** INPUT RECORDS **
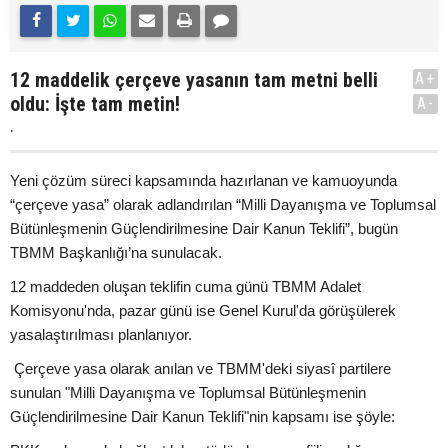
12 maddelik çerçeve yasanın tam metni belli
A+
oldu: İşte tam metin!
A-
.
Yeni çözüm süreci kapsamında hazırlanan ve kamuoyunda
“çerçeve yasa” olarak adlandırılan “Milli Dayanışma ve Toplumsal
Bütünleşmenin Güçlendirilmesine Dair Kanun Teklifi”, bugün
TBMM Başkanlığı’na sunulacak.
12 maddeden oluşan teklifin cuma günü TBMM Adalet
Komisyonu'nda, pazar günü ise Genel Kurul'da görüşülerek
yasalaştırılması planlanıyor.
Çerçeve yasa olarak anılan ve TBMM'deki siyasî partilere
sunulan "Milli Dayanışma ve Toplumsal Bütünleşmenin
Güçlendirilmesine Dair Kanun Teklifi"nin kapsamı ise şöyle:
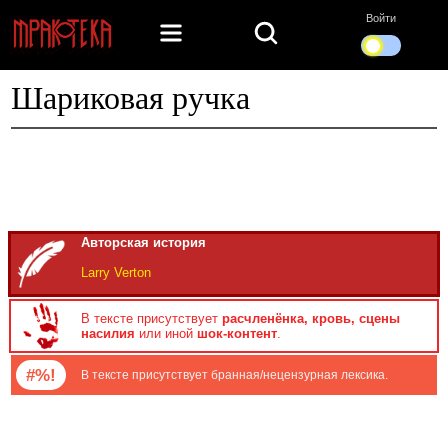
Войти
Шариковая ручка
Авторская история
Larry Verton
В тексте присутствует
расчленёнка, кровь, сцены
насилия
или иной
шок-контент
.
#%!
В тексте присутствует бранная/нецензурная лексика.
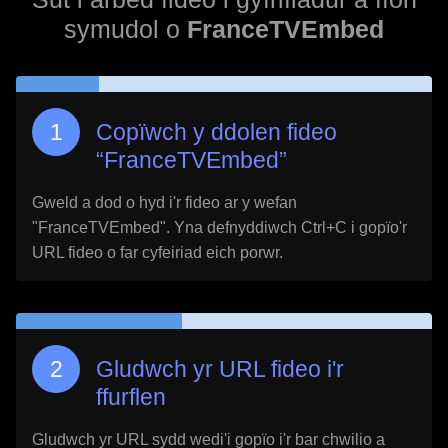
symudol o
FranceTVEmbed
Copïwch y ddolen fideo
“
FranceTVEmbed
”
Gweld a dod o hyd i'r fideo ar y wefan
"
FranceTVEmbed
". Yna defnyddiwch Ctrl+C i gopïo'r
URL fideo o far cyfeiriad eich porwr.
Gludwch yr URL fideo i'r
ffurflen
Gludwch yr URL sydd wedi'i gopïo i'r bar chwilio a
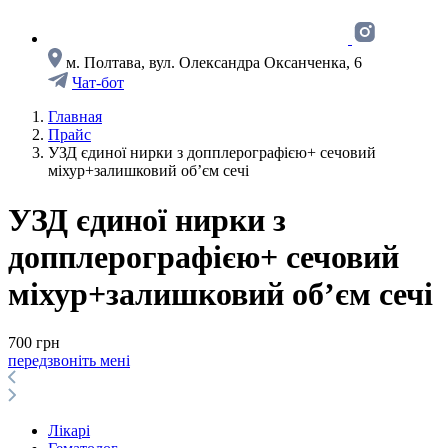
м. Полтава, вул. Олександра Оксанченка, 6
Чат-бот
Главная
Прайс
УЗД єдиної нирки з допплерографiєю+ сечовий
міхур+залишковий об’єм сечi
УЗД єдиної нирки з
допплерографiєю+ сечовий
міхур+залишковий об’єм сечi
700 грн
передзвоніть мені
Лікарі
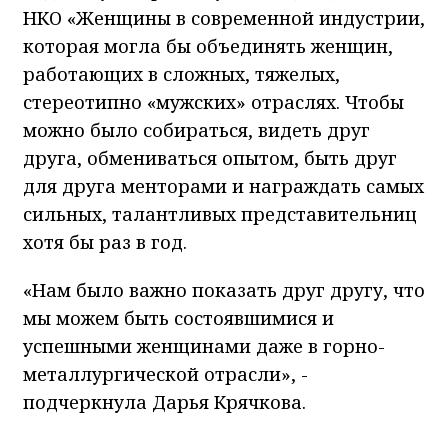
НКО «Женщины в современной индустрии,
которая могла бы объединять женщин,
работающих в сложных, тяжелых,
стереотипно «мужских» отраслях. Чтобы
можно было собираться, видеть друг
друга, обмениваться опытом, быть друг
для друга менторами и награждать самых
сильных, талантливых представительниц
хотя бы раз в год.
«Нам было важно показать друг другу, что
мы можем быть состоявшимися и
успешными женщинами даже в горно-
металлургической отрасли», -
подчеркнула Дарья Крячкова.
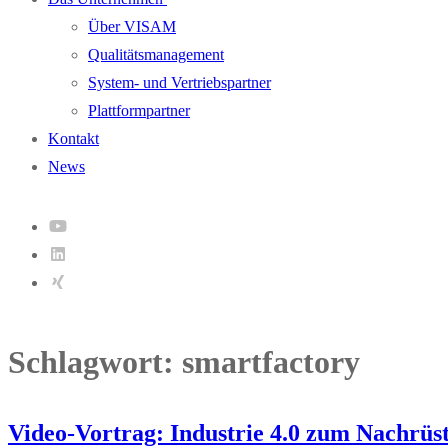
Über VISAM
Qualitätsmanagement
System- und Vertriebspartner
Plattformpartner
Kontakt
News
Schlagwort:
smartfactory
Video-Vortrag: Industrie 4.0 zum Nachrüs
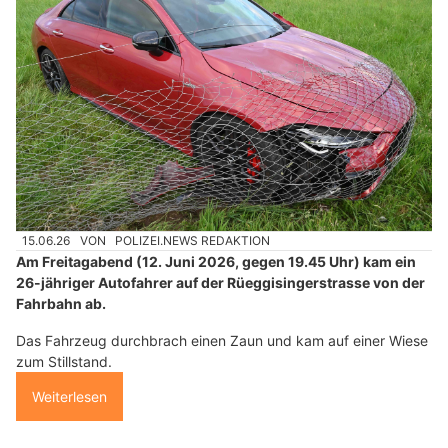
15.06.26
VON
POLIZEI.NEWS REDAKTION
Am Freitagabend (12. Juni 2026, gegen 19.45 Uhr) kam ein
26-jähriger Autofahrer auf der Rüeggisingerstrasse von der
Fahrbahn ab.
Das Fahrzeug durchbrach einen Zaun und kam auf einer Wiese
zum Stillstand.
Weiterlesen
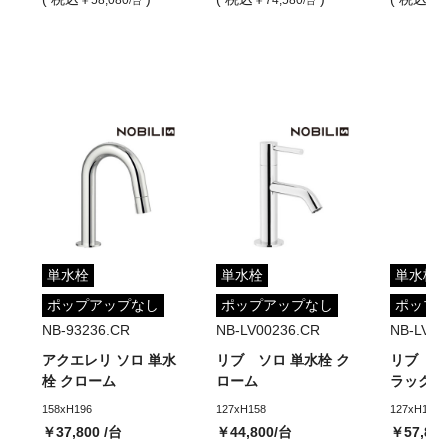
￥58,080
￥74,580
￥9
/台
/台
単水栓
単水栓
単水栓
ポップアップなし
ポップアップなし
ポップ
NB-93236.CR
NB-LV00236.CR
NB-LV00
アクエレリ ソロ 単水
リブ ソロ 単水栓 ク
リブ ソ
栓 クローム
ローム
ラック
158xH196
127xH158
127xH158
￥37,800
/台
￥44,800
/台
￥57,80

** WHAT THE TASK REQUIRES **
Gather up, from the records above, each line where the word "TBMM" appears.

** RESULT OF THE TASK **
TBMM Başkanlığı’na sunulacak.
12 maddeden oluşan teklifin cuma günü TBMM Adalet
Çerçeve yasa olarak anılan ve TBMM'deki siyasî partilere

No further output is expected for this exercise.